O que não falta, como de regra nos filmes do cineasta, é uma vistosa iconografia do poder negro. A bela Patrice (Laura Harrier), espécie de versão mais jovem de Angela Davis, é uma das divas ebúrneas que Lee nunca deixa de escalar. Durante a fala contagiante de Carmichael, o filme nos presenteia com belíssimos rostos na audiência, destacados da realidade como efígies. Mais adiante, faz ressurgir o venerando Harry Belafonte (foto à direita), no pedestal dos seus 91 anos de engajamento, no papel de um velho ativista que reconta a uma plateia de estudantes o linchamento (real) de um homem negro em 1916.

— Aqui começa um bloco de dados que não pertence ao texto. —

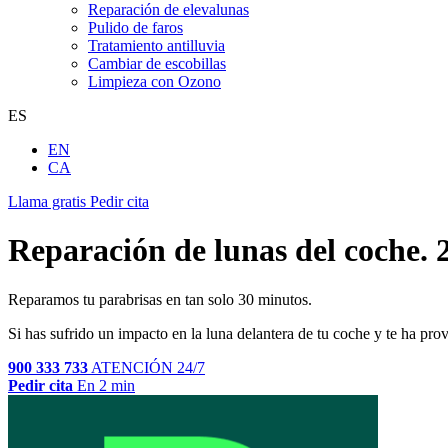
Aseguradoras lunas coche
Trabajamos con tu aseguradora, sin complicaciones En Ralarsa colabo
Saber más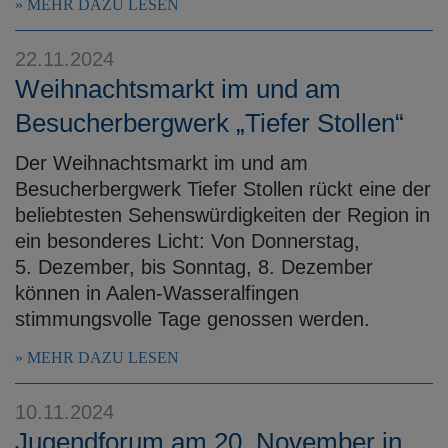
MEHR DAZU LESEN
22.11.2024
Weihnachtsmarkt im und am
Besucherbergwerk „Tiefer Stollen“
Der Weihnachtsmarkt im und am
Besucherbergwerk Tiefer Stollen rückt eine der
beliebtesten Sehenswürdigkeiten der Region in
ein besonderes Licht: Von Donnerstag,
5. Dezember, bis Sonntag, 8. Dezember
können in Aalen-Wasseralfingen
stimmungsvolle Tage genossen werden.
MEHR DAZU LESEN
10.11.2024
Jugendforum am 20. November in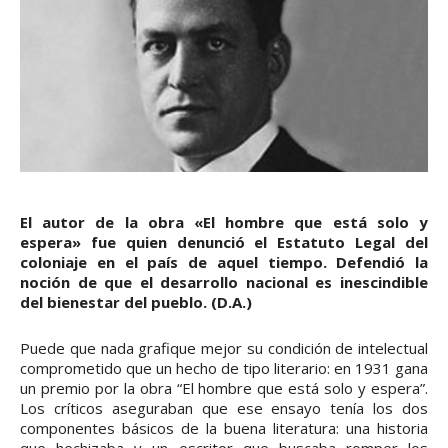
El autor de la obra «El hombre que está solo y
espera» fue quien denunció el Estatuto Legal del
coloniaje en el país de aquel tiempo. Defendió la
noción de que el desarrollo nacional es inescindible
del bienestar del pueblo. (D.A.)
Puede que nada grafique mejor su condición de intelectual
comprometido que un hecho de tipo literario: en 1931 gana
un premio por la obra “El hombre que está solo y espera”.
Los críticos aseguraban que ese ensayo tenía los dos
componentes básicos de la buena literatura: una historia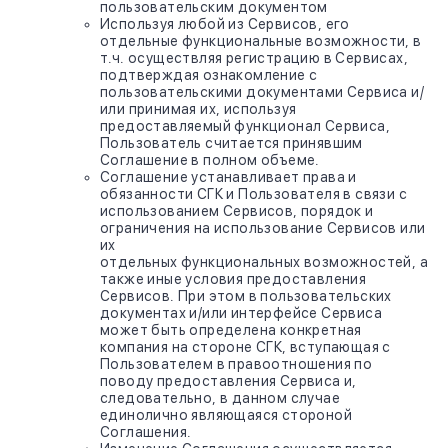
пользовательским документом
Используя любой из Сервисов, его
отдельные функциональные возможности, в
т.ч. осуществляя регистрацию в Сервисах,
подтверждая ознакомление с
пользовательскими документами Сервиса и/
или принимая их, используя
предоставляемый функционал Сервиса,
Пользователь считается принявшим
Соглашение в полном объеме.
Соглашение устанавливает права и
обязанности СГК и Пользователя в связи с
использованием Сервисов, порядок и
ограничения на использование Сервисов или
их
отдельных функциональных возможностей, а
также иные условия предоставления
Сервисов. При этом в пользовательских
документах и/или интерфейсе Сервиса
может быть определена конкретная
компания на стороне СГК, вступающая с
Пользователем в правоотношения по
поводу предоставления Сервиса и,
следовательно, в данном случае
единолично являющаяся стороной
Соглашения.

O próprio Spike Lee, aos 61 anos, mantém a musculatura criativa em forma, mas também procura falar um pouco como Belafonte a seus ouvintes. Aqui ele conta uma história com algo de fantasioso, mas é como se os acontecimentos dos anos 1970 se infiltrassem em nosso presente para mostrar do que se trata, afinal. Nos EUA como no Brasil, o horror da extrema direita não é mais uma ameaça. É uma realidade que põe vidas em risco e nega aos diferentes o simples direito de existir.

4 comentários sobre “O embrutecimento de uma nação

  1. Crítica excelente. Coincide com a minha visão do filme do Spike Lee, mas isso não é o mais importante, e sim a clareza com que você expõe os pontos fortes e fracos de BlackKklansman.